Daniel Nwaneri

Posted on May 20

MCP Just Landed on Your Phone: What Google AI Edge Gallery Actually Does

#googleiochallenge #gemma #mcp #devchallenge

Google I/O Challenge submission

This is a submission for the Google I/O Writing Challenge

I was already running MCP servers on my desktop — connected to Claude, wired into my daily workflow — when Google announced at I/O 2026 that AI Edge Gallery now supports MCP connections on Android. I pulled out my Pixel and started testing.

First attempt: "No eligible devices." The app requires capable hardware. Second device — it opened.

What I found is more interesting than the announcement.

What Google AI Edge Gallery Is

Google AI Edge Gallery is an open-source Android app from Google Research. Large language models run entirely on your device — no internet required for inference, no data leaves your phone. Every prompt, every image, every audio clip stays local.

That part isn't new. What changed at I/O 2026: the app now supports agents. Not a chat interface with a web search button — a proper agent runtime with toggleable skills, calendar integration, scheduled reminders, and experimental MCP connections. The same protocol the rest of the serious agent ecosystem runs on.

The Model List Surprised Me

Opening the Models panel, I expected a Gemma showcase. That's not what this is.

Model	Size	Notes
Gemma-4-E2B-it	2.6 GB	Recommended across most use cases, 32K context
Gemma-4-E4B-it	3.7 GB	Multi-modal, 32K context
Gemma-3n-E2B-it	3.7 GB	Text, vision, audio, 4096 context
Gemma-3n-E4B-it	4.9 GB	Text, vision, audio, 4096 context
Gemma3-1B-IT	584 MB	4-bit quantized
Qwen2.5-1.5B-Instruct	1.6 GB	Alibaba's model, LiteRT-LM ready
DeepSeek-R1-Distill-Qwen-1.5B	1.8 GB	Reasoning model, fully on-device
TinyGarden-270M	289 MB	Fine-tuned FunctionGemma, task automation
MobileActions-270M	289 MB	Fine-tuned FunctionGemma, device control

DeepSeek and Qwen sitting in a Google app isn't accidental. The actual product here is LiteRT-LM — Google's mobile inference runtime — not Gemma. Which model you run on top is your choice.

Gemma 4: The Number That Matters

Gemma 4 E2B runs in 2.6 GB and opens a 32K context window. Gemma 3n had 4096 tokens. Multi-modal input — text, images, and audio — in one model.

That context gap is what makes the agent use case real. Tool call outputs, calendar data, conversation history — there's room to feed all of it back to the model without truncating. Running a 32K context window offline on a phone wasn't viable when the best on-device options topped out under 2K.

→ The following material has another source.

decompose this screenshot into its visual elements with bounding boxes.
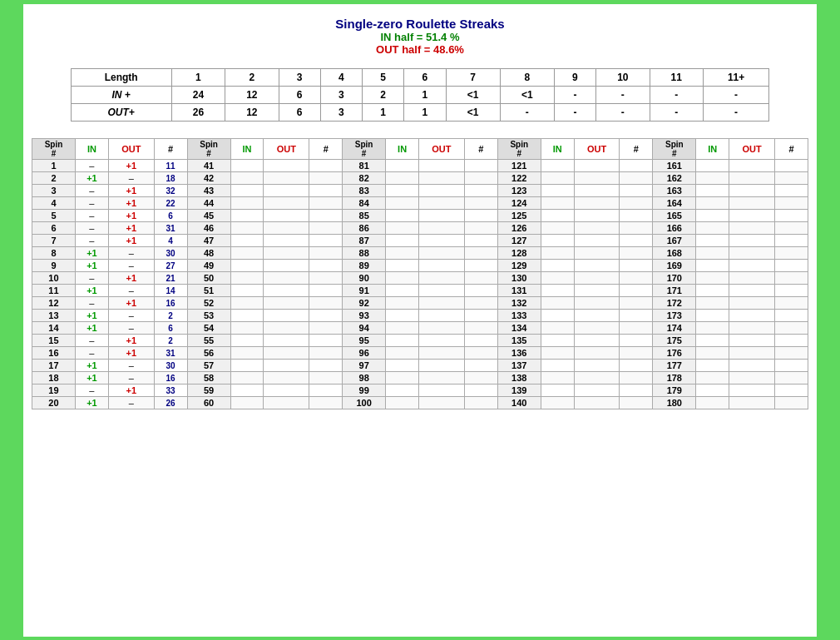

All models run through LiteRT-LM — previously TensorFlow Lite, now meaningfully upgraded.

Agent Skills: What It Actually Looks Like

This is the part I came to test. Here's what's actually inside.

The Skills Architecture

Agent Skills runs on 12 skills total — split into two tiers:

Built-in skills (Google's own):

calculate-hash — hash a given text
create-calendar-event — write to OS calendar
interactive-map — show a map view for a location

Community skills (user-created, same interface):

read-calendar-events — read OS calendar for a specific date
schedule-notification — schedule a one-time or repeating daily notification
query-wikipedia — pull a Wikipedia summary on a topic
qr-code — generate a QR code for a URL
mood-tracker — stores daily mood and comments, tracks history
send-email — send an email
learn-something-new — daily learning companion with image card and scheduled notification
kitchen-adventure — dungeon master RPG set in a world of sentient kitchen appliances
text-spinner — "Spin the given text on my head"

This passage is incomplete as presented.